Every line below that has the string "cada" needs to be copied.

★ ★ ★

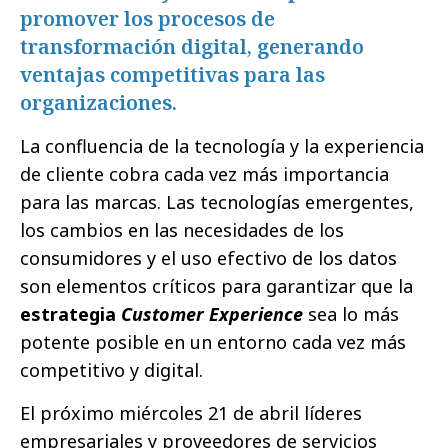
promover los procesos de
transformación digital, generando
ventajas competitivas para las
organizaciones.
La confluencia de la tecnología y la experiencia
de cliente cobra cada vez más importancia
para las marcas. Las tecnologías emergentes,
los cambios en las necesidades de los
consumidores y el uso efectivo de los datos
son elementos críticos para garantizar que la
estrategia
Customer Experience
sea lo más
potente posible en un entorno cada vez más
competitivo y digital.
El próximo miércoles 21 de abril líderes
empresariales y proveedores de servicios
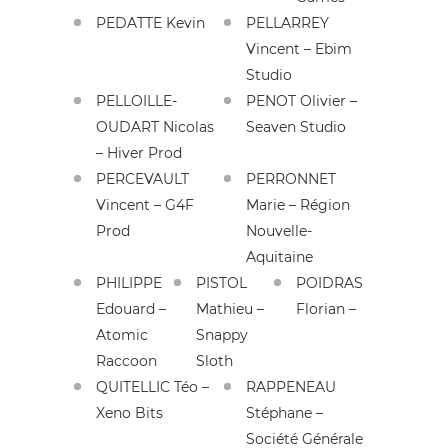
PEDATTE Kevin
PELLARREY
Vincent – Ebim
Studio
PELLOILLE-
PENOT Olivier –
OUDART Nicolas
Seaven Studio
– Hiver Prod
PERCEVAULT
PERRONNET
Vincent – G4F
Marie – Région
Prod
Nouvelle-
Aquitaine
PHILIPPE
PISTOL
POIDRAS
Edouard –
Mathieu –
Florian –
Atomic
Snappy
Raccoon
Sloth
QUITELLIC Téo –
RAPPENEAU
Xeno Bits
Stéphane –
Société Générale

★ ★ ★

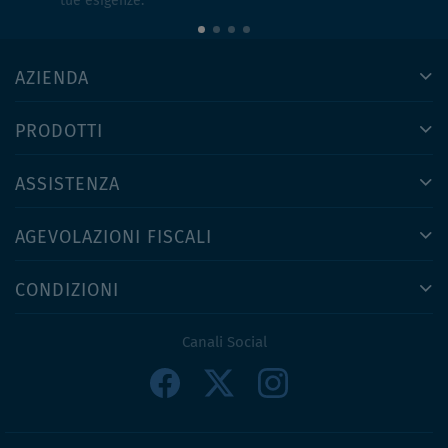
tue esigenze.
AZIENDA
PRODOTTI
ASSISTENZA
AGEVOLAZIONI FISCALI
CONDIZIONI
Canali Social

★ ★ ★

- **Response to this task**:
de cliente cobra cada vez más importancia
potente posible en un entorno cada vez más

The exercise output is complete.